How do you clean it up without losing a bunch of little dubia?


----------



## Izhizm (Dec 1, 2016)

bryverine said:


> Up until now, cleaning their poo had been an easy chore. I shake the tub, the poo gathers in a corner, I shoo out the little baby dubia that think the big poo pile is the perfect hiding spot, scoop it out, done.
> 
> Well I had some extra cucumber and they demolished it overnight for the last two nights in a row! Unfortunately, they left a nice pile of more moist poo (they must take the food to go) that the little ones love to play in it seems....
> 
> How do you clean it up without losing a bunch of little dubia?


thats always a hard question, i always lose some little ones when cleaning them out.  As long its not a large amount, its all cool. How do you harvest your dubias? do you separate them usiing buckets with different hole sizes?


----------



## bryverine (Dec 1, 2016)

Izhizm said:


> thats always a hard question, i always lose some little ones when cleaning them out.  As long its not a large amount, its all cool.


I see, I've been trying to make small piles and getting them to leave, then scoop the poop.



> How do you harvest your dubias? do you separate them using buckets with different hole sizes?


I use the tong method... I didn't think they'd take off quite so well and to feed only 11 Ts, it's a bit overkill...


----------



## EulersK (Dec 1, 2016)

If you provide less wet food, their frass will be completely dry. It actually looks like coarse sand. But remember, the little nymphs actually like the frass. They don't eat it, but they do like to burrow in there. It also helps lessen the losses from roaches getting stuck on their back, as they're usually able to flip themselves over if there's a decent amount of frass. I usually don't clean my enclosures until there's about 1/2" of frass all along the floor.

I think your life will be made a lot easier if you change how you clean them. Get yourself another separate, empty tub. Shake off your egg crates into that (yes, they will be left out in the open, so you'll need to work fast-ish before they start cannibalizing from stress).
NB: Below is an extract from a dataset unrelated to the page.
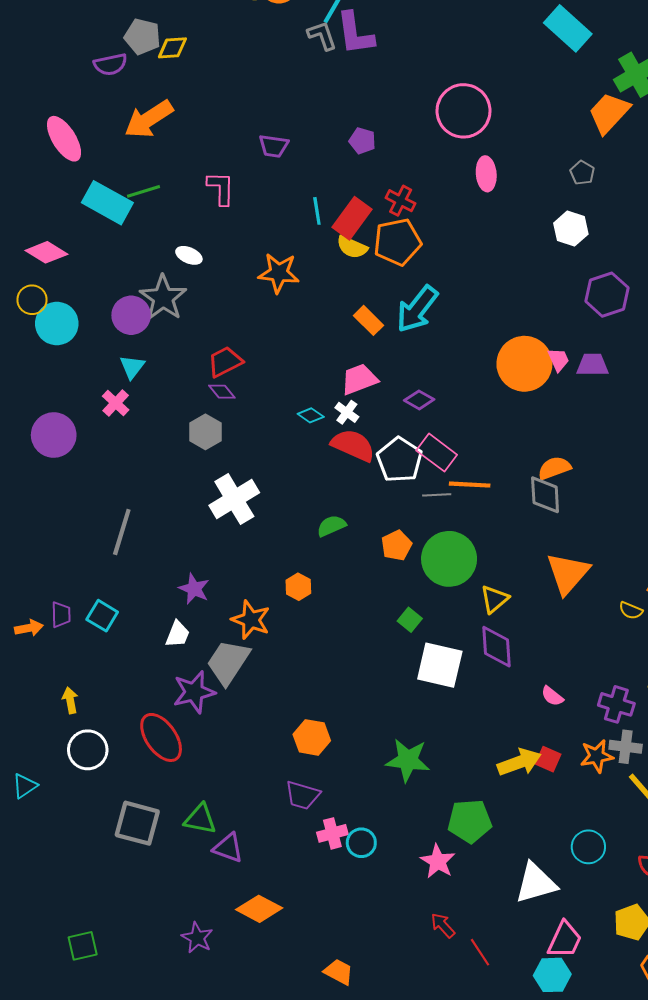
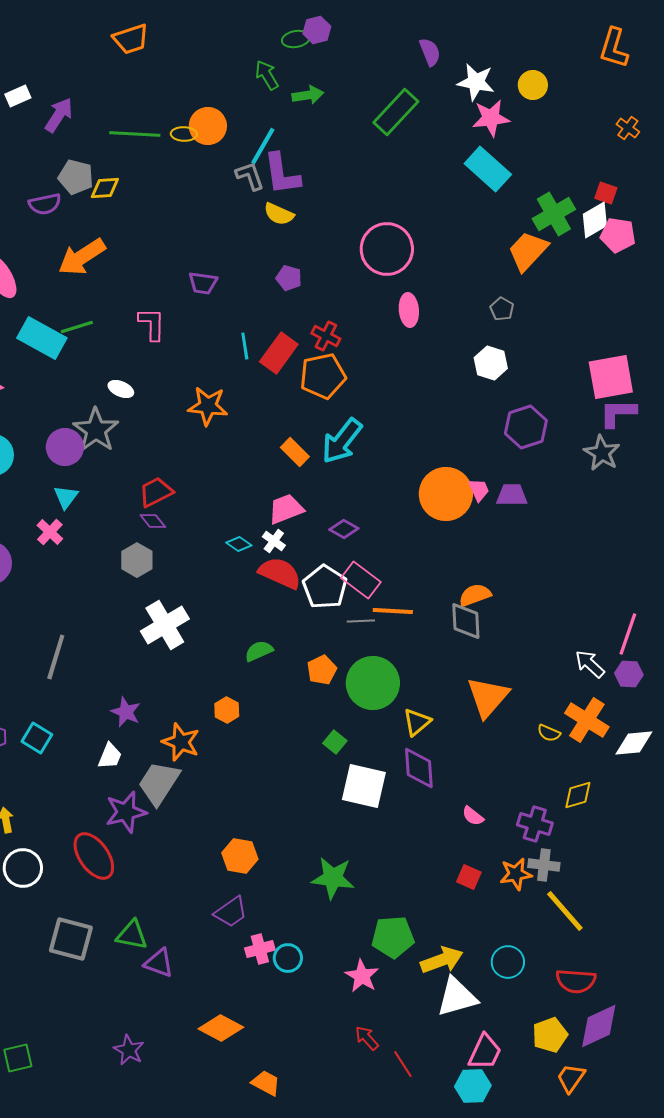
yellow semicircle: (352, 247) -> (279, 214), moved
yellow arrow: (519, 762) -> (442, 960), moved
purple trapezoid: (302, 795) -> (231, 912), turned -51
orange diamond: (259, 909) -> (221, 1028), moved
By the time you're done, you'll be left with a container full of frass and a few straggling roaches in the original container. Pick out the big ones by hand. For the frass, just get yourself one of these (or preferably something like these with a mesh bottom, square, to fit into corners) and just sift out the frass into a third container. You'll be left with nothing but nymphs and old exuvia, which the nymphs will eventually eat, so it's alright to put back into the colony. Now just set your colony back up and pour your roaches back in.
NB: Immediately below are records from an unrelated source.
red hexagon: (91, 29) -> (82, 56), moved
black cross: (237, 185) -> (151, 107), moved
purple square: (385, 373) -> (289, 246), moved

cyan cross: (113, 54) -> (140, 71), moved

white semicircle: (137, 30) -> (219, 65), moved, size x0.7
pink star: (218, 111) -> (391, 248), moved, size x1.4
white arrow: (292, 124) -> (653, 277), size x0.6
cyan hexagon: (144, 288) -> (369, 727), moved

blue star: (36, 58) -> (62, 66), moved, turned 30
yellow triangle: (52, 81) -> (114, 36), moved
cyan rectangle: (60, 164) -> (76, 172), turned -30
Keep the frass! Either sell it or put it near the base of plants. It has almost no odor, and it works wonders as a fertilizer for houseplants. 
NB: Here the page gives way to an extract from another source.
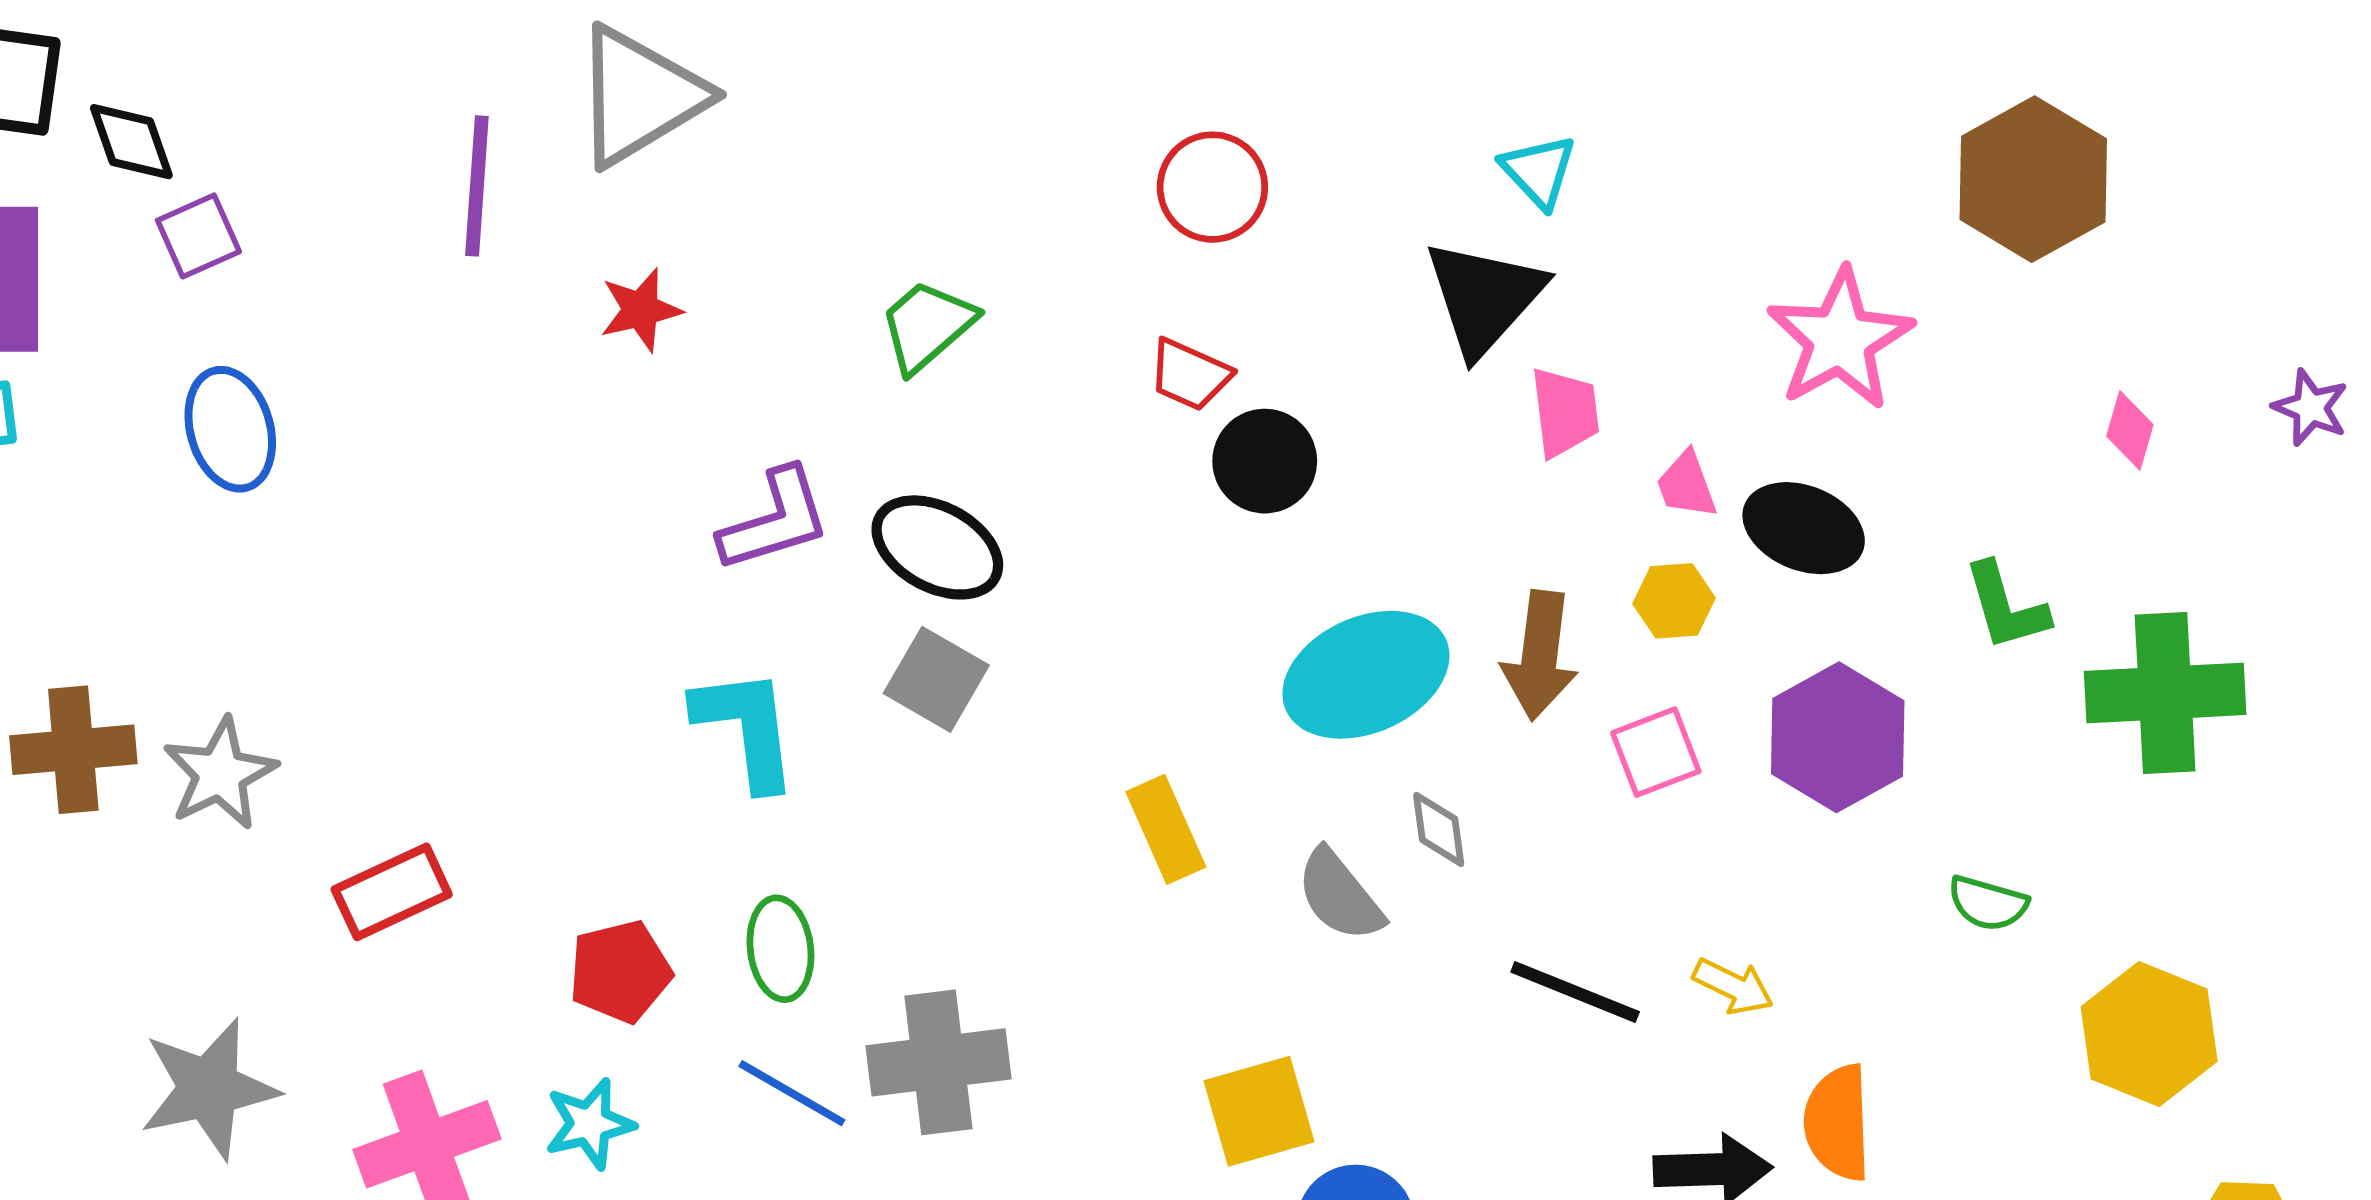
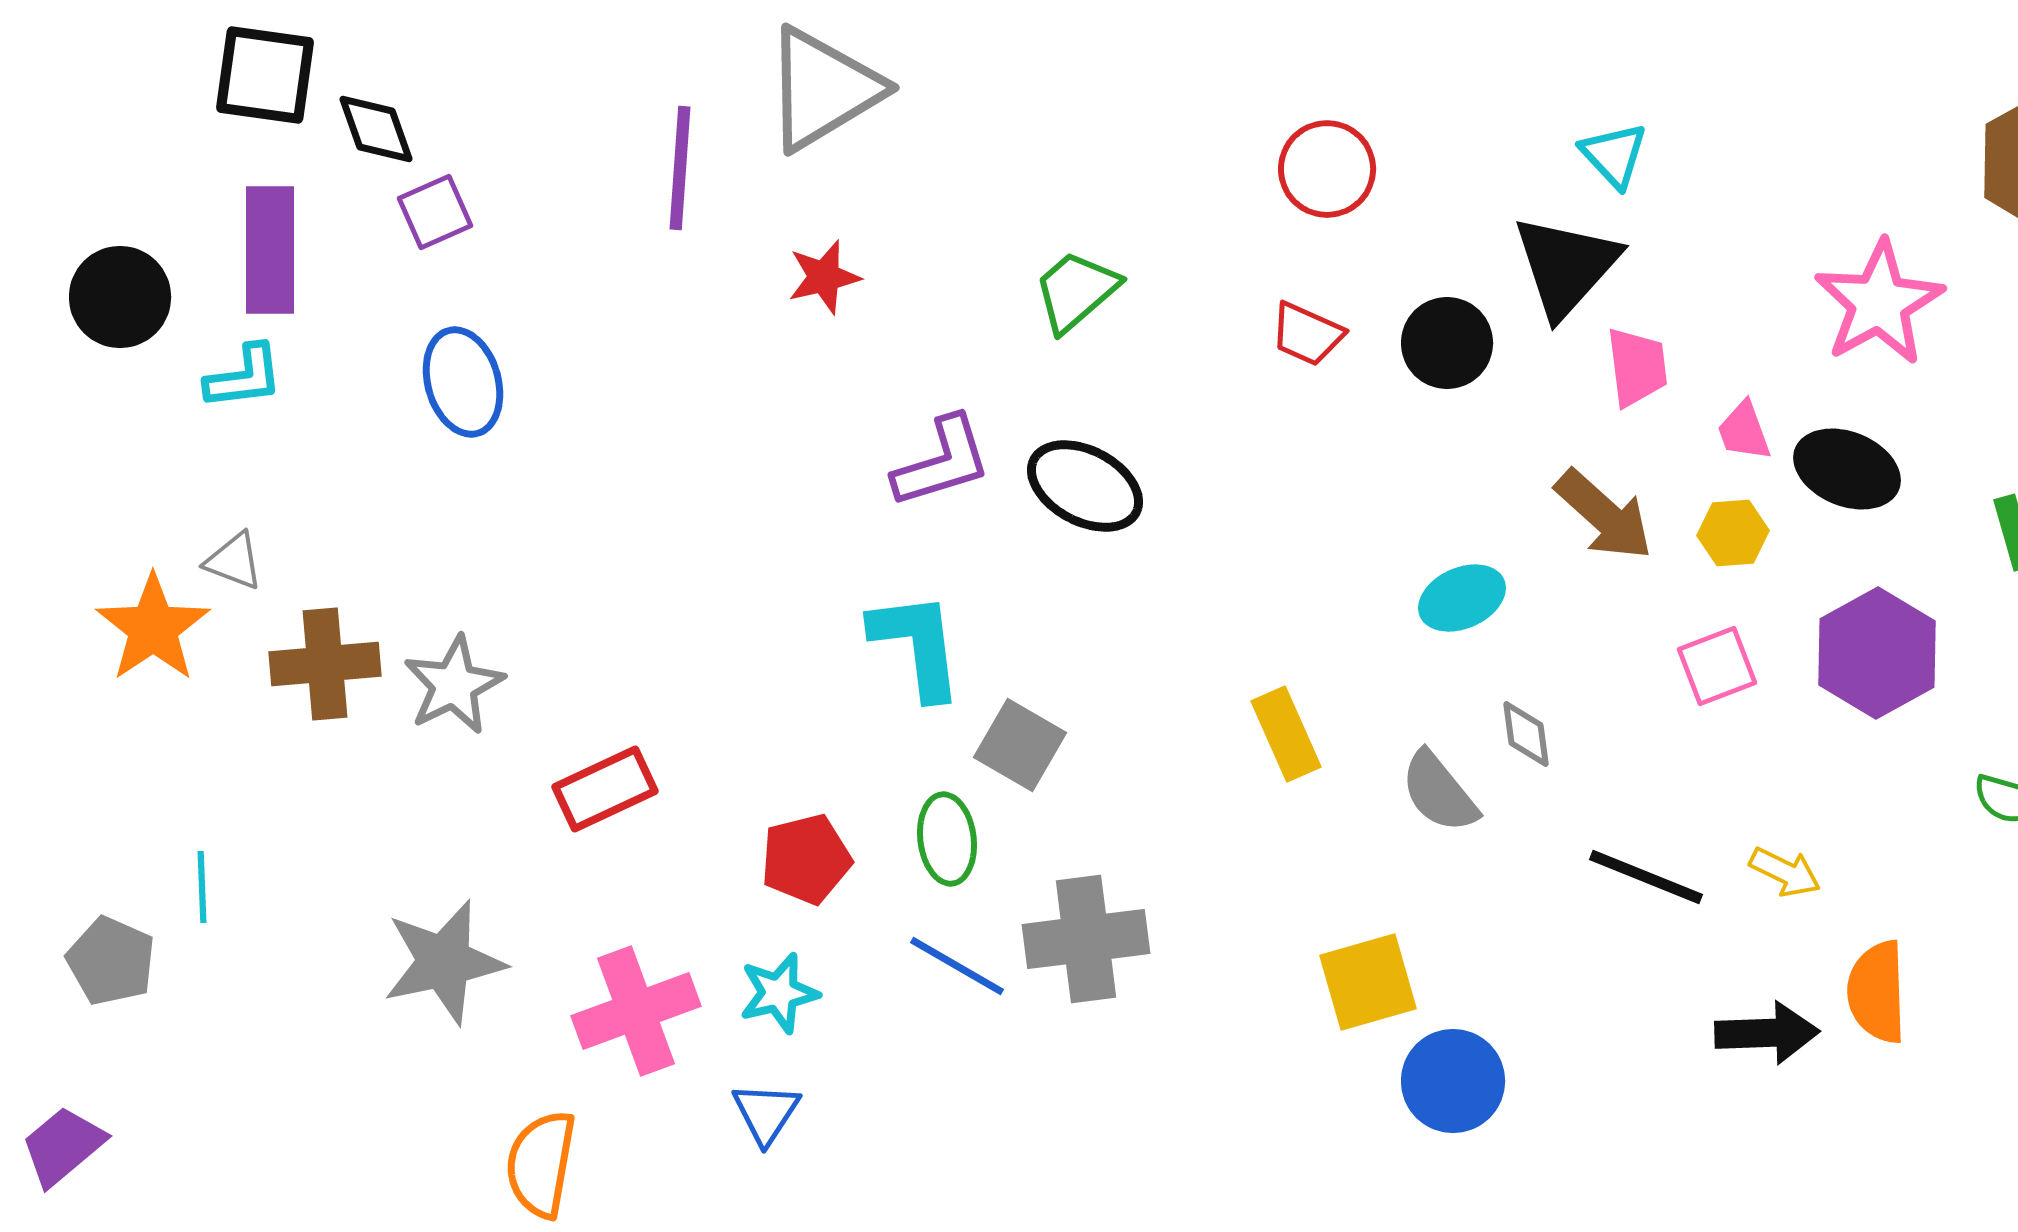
black circle: (1265, 461) -> (1447, 343), moved
brown arrow: (1540, 655) -> (1604, 515), moved, turned -55
cyan ellipse: (1366, 675) -> (1462, 598), size x0.6
gray square: (936, 679) -> (1020, 745), moved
If you ever end up with a fly infestation, throw the frass away! Babies and all, just chalk it up as a loss. The fly larvae hitch a ride on the roaches when you disturb them that much, and you'll have cleaned your colony for nothing.

Reactions: Informative 1


----------



## chanda (Dec 2, 2016)

EulersK said:


> I think your life will be made a lot easier if you change how you clean them. Get yourself another separate, empty tub. Shake off your egg crates into that (yes, they will be left out in the open, so you'll need to work fast-ish before they start cannibalizing from stress). By the time you're done, you'll be left with a container full of frass and a few straggling roaches in the original container. Pick out the big ones by hand. For the frass, just get yourself one of these (or preferably something like these with a mesh bottom, square, to fit into corners) and just sift out the frass into a third container. You'll be left with nothing but nymphs and old exuvia, which the nymphs will eventually eat, so it's alright to put back into the colony. Now just set your colony back up and pour your roaches back in.


Good advice! I've been putting off cleaning my dubias because of the hassle of picking out all the babies. I'll have to get one of those sifters and give it a try!


----------